INPUT ->
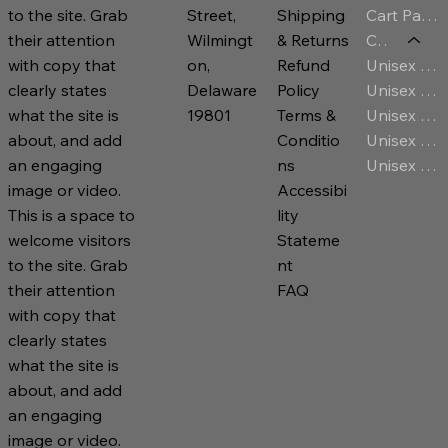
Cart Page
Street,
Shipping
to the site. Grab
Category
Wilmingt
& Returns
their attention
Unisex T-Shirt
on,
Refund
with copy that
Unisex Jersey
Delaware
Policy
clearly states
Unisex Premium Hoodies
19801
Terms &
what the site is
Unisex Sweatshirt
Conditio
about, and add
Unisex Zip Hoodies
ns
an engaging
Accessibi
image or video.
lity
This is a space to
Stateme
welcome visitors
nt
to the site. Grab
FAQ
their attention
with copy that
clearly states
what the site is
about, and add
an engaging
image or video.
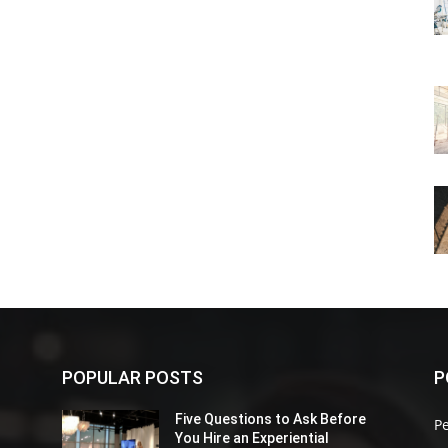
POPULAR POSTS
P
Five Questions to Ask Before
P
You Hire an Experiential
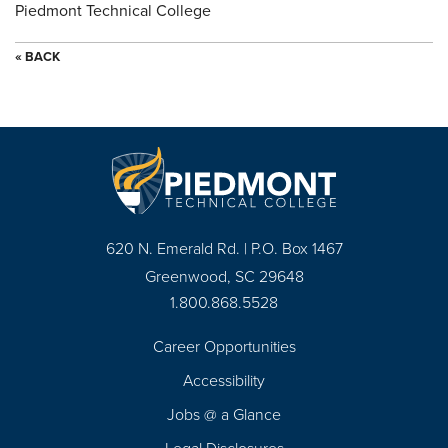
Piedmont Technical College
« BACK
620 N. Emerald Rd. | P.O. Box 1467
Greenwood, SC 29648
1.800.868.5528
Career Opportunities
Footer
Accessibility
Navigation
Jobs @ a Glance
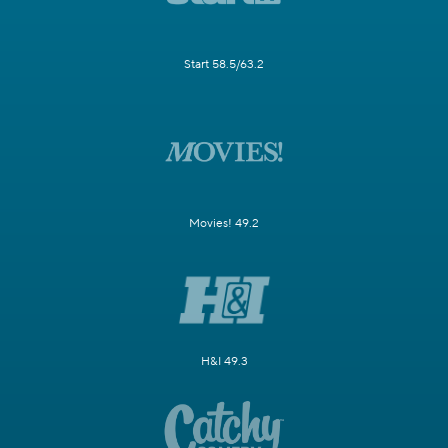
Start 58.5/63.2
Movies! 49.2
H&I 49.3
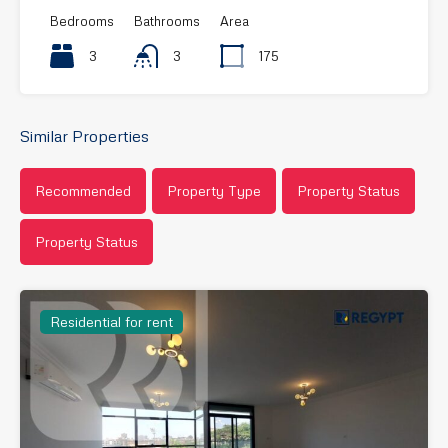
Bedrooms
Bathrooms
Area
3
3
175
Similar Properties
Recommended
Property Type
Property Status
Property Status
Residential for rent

* * *

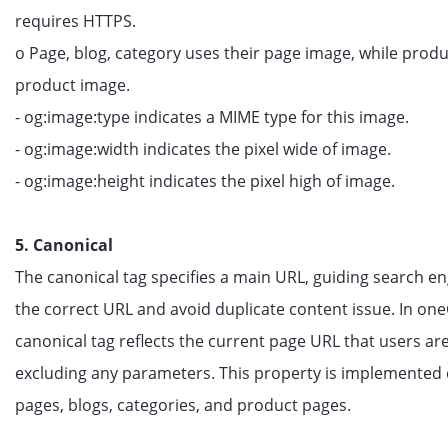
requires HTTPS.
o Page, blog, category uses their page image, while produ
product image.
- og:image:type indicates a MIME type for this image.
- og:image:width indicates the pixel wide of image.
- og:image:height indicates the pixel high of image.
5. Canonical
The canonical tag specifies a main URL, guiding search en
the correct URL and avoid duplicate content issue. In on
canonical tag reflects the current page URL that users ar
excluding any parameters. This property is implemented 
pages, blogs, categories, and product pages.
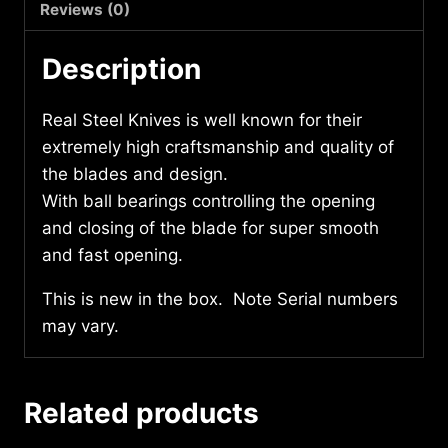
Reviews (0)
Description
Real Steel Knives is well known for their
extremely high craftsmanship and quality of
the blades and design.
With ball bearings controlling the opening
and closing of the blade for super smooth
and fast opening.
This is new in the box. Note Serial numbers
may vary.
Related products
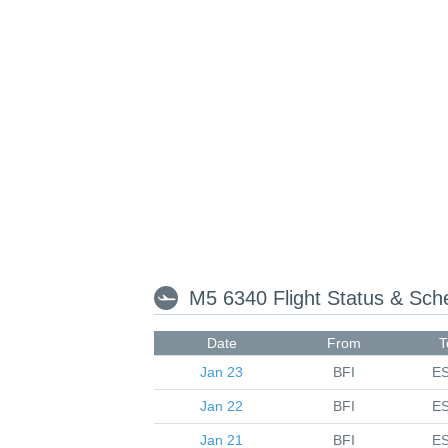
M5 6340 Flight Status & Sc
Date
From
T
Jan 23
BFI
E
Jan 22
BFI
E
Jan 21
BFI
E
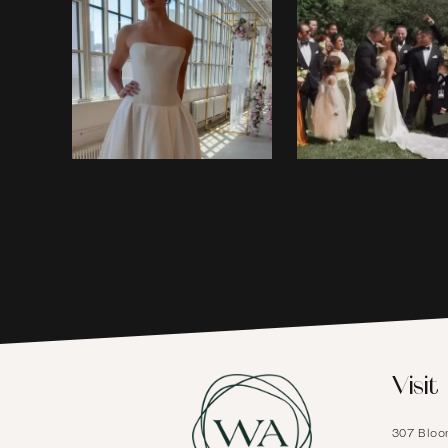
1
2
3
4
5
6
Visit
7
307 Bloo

AIM OF THE TASK -> Please repeat the lines of the material above exactly, starting with the line that contains "Unisex Sweatshirt" and ending with the line that contains "Residential for rent". Leave the pictures out.

EXERCISE RESULT ->
Unisex Sweatshirt
Conditio
about, and add
Unisex Zip Hoodies
ns
an engaging
Accessibi
image or video.
lity
This is a space to
Stateme
welcome visitors
nt
to the site. Grab
FAQ
their attention
with copy that
clearly states
what the site is
about, and add
an engaging
image or video.
POPULAR POSTS
P
Five Questions to Ask Before
P
You Hire an Experiential
Piedmont Technical College
« BACK
620 N. Emerald Rd. | P.O. Box 1467
Greenwood, SC 29648
1.800.868.5528
Career Opportunities
Footer
Accessibility
Navigation
Jobs @ a Glance
Start 58.5/63.2
Movies! 49.2
H&I 49.3
Bedrooms
Bathrooms
Area
3
3
175
Similar Properties
Recommended
Property Type
Property Status
Property Status
Residential for rent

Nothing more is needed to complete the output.